The pandemic has altered virtually every business, and the publishing industry is no exception. As with most changes, this year has introduced not only new challenges, but exciting opportunities as well. Let’s take a closer look at a couple of those trends making waves in the publishing industry today.

Challenge: Decline in women-authored submissions

Out of all the shifts we’re seeing in the publishing industry this year, it is the drop in academic publishing by women that is perhaps the most disheartening. With stay-at-home and quarantine orders resuming this fall as the virus spikes, academics are openly commenting about how few papers they’re seeing from women, particularly in relation to their male counterparts. An article in Nature says, “Female faculty, on average, shoulder more teaching responsibilities, so the sudden shift to online teaching — and the curriculum adjustments that it requires — disproportionately affects women.”

Andy Casey, an astrophysics research fellow at Monash University, said, “Astrophysics is one field in which COVID-19 seems to be having a disproportionate effect on female academics.” Casey compared data from January to April in 2020 to the same time period in previous years, noting “perhaps up to 50 percent more productivity loss among women.” Two separate analyses show that women’s posting rate on preprint servers has slowed during the pandemic. And, when compared with the same time frame in 2019, data shows the number of male authors on preprints has grown significantly faster than their female counterparts.

Co-editor of Comparative Political Studies David Samuels noted that while the number of submissions from women academics was the same this year, submissions from men increased by 50% during the pandemic. It seems that the pandemic exacerbated a problem we already knew we had. Inside Higher Ed reported, “Female academics as a group, also struggled more … than men and are less protective of their research time to their detriment.” COVID-19 eliminated many of the safety nets, such as daycare and brick-and-mortar education, that female academics had in place to help them juggle all of these demands.

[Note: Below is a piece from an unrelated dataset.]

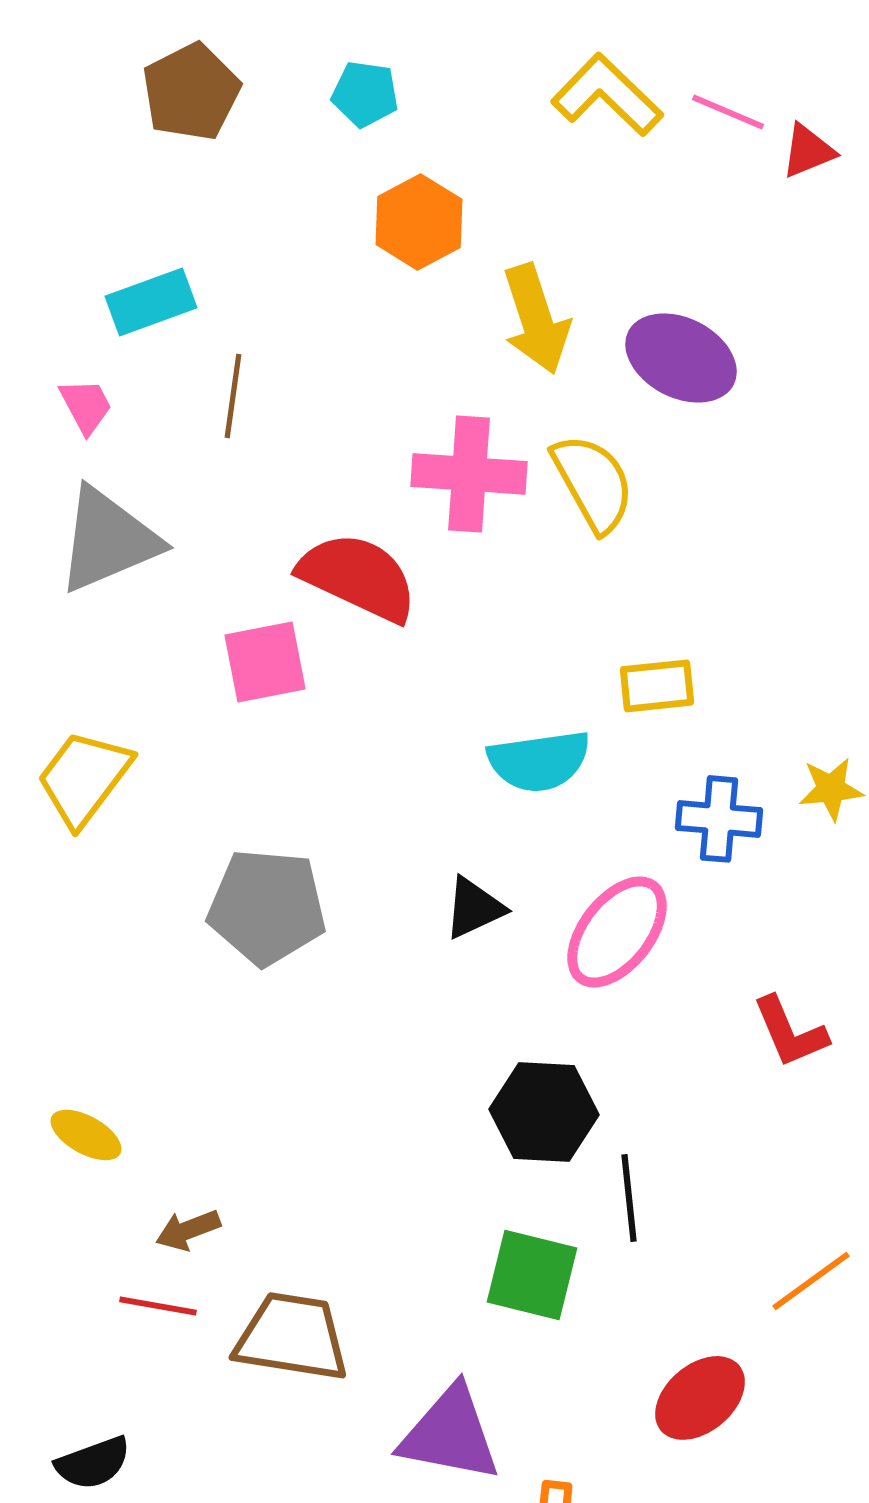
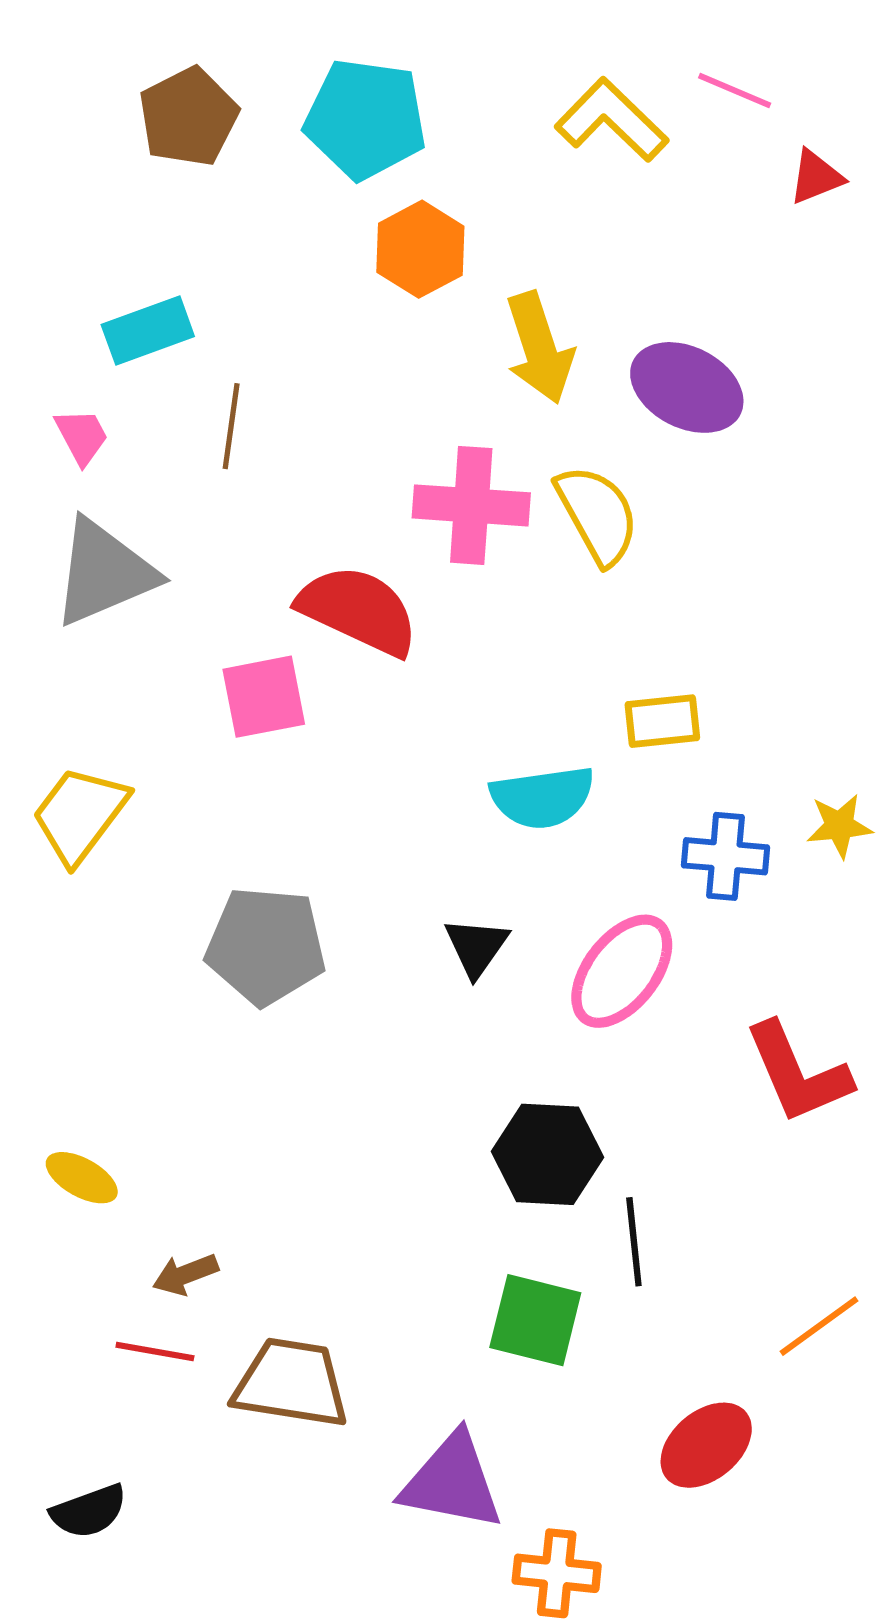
cyan pentagon: (365, 94) -> (365, 119), size x1.8
pink line: (728, 112) -> (735, 91), moved
black triangle: (474, 908) -> (476, 947), turned -30
red L-shape: (790, 1032) -> (798, 1073), size x1.4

Opportunity: Data sharing in scholarly publishing

Research data is getting a lot of attention this year, creating a great opportunity for data sharing. There has been a call within the industry to focus on research data that is FAIR — Findable, Accessible, Interoperable, and Reusable. The FAIR framework allows for common consensus on how to share data, but lacks the ability to define what to share. The Scholarly Kitchen suggests a consistent methodology for identifying the datasets for peer-reviewed publications; simply put, publication can be withheld until the appropriate data has been shared.

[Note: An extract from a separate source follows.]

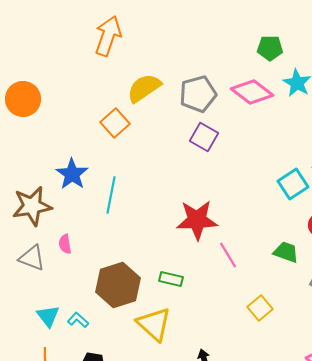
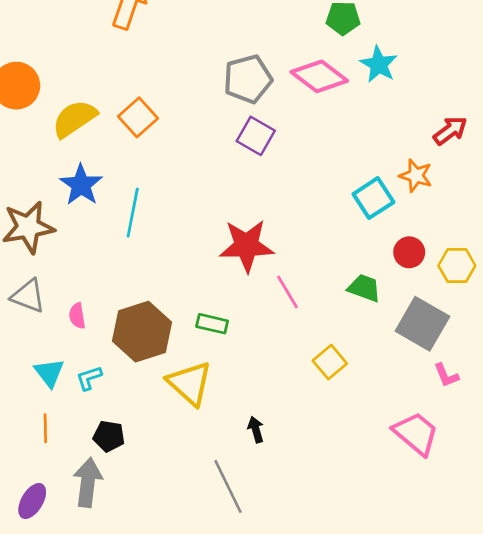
yellow semicircle: (144, 88) -> (74, 119), moved
pink semicircle: (65, 244) -> (77, 316), moved
cyan L-shape: (78, 320) -> (89, 378), turned -60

Opportunity: AI enters the publishing space

Publishers are using artificial intelligence (AI) in the publishing process to reduce costs and improve the peer review process. AI algorithms in software can flag quality issues with a study by assessing the consistency of the author’s reporting data and compliance with statistical methods. An AI also could use text analysis to identify and extract phrases and statements that identify key claims from the study. These tools can detect plagiarism or place the work in the context of prior published pieces for further analysis. In the future, look for AI technology to take on reviews of previously published research. Literature reviews are growing more difficult as the body of knowledge expands; an AI could make short work of a process that would take a human reviewer much longer to accomplish. AI could improve the peer review process as well by vetting the scientific performance of potential reviewers and even automate the invitation process.

There are limitations, however. As with any technology, it should be viewed as a tool to support the publishing process, not replace human insight and oversight.